I always feel awkward in zoom meetings—not knowing when to talk or accidentally interrupting someone who decides to talk at the same time. Meanwhile, the cat is lurking on the back of my chair or padding across the keyboard.

Technology, love it or hate it, has flat-out saved our butts this year. Same to be said for streaming TV.

I am determined to use the calendar on my phone instead of my trusty pocket planner even though I could write things down in half the time it takes me to text in all this stuff and scroll through the start and stop times. And there will be no stickers, ever.

Even though I will forever miss them, I am relieved not to be shepherding elderly parents through a pandemic. I know friends who are on that journey and cannot imagine their pain and isolation.

I’ve learned so much (including South African slang) from my online writers group of Chicago-based ladies who have very different backgrounds from mine.

When this is over, I may need a 12-step group for addiction to online Scrabble and Solitaire.
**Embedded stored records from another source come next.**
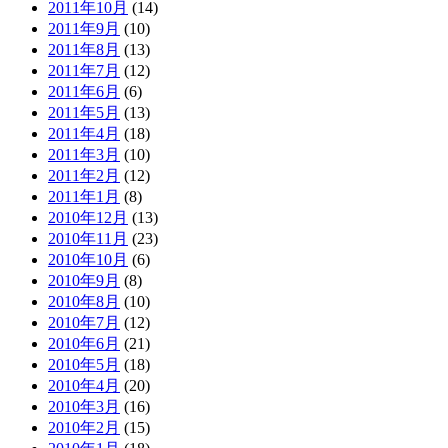
2011年10月
(14)
2011年9月
(10)
2011年8月
(13)
2011年7月
(12)
2011年6月
(6)
2011年5月
(13)
2011年4月
(18)
2011年3月
(10)
2011年2月
(12)
2011年1月
(8)
2010年12月
(13)
2010年11月
(23)
2010年10月
(6)
2010年9月
(8)
2010年8月
(10)
2010年7月
(12)
2010年6月
(21)
2010年5月
(18)
2010年4月
(20)
2010年3月
(16)
2010年2月
(15)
I greatly miss in-person worship. But the view from the virtual pews of other churches, especially the Washington National Cathedral, is reshaping my faith in surprising ways.

Sometimes I need one of those signs found in senior facilities that remind residents what day it is, what activities are planned and when happy hour starts.

You’re never too old for new life, even if it’s in the form of a puppy. (Check back with me in a month and see where I am on this.)

Wishing all of us some form of new life in this next and has-to-be-better year.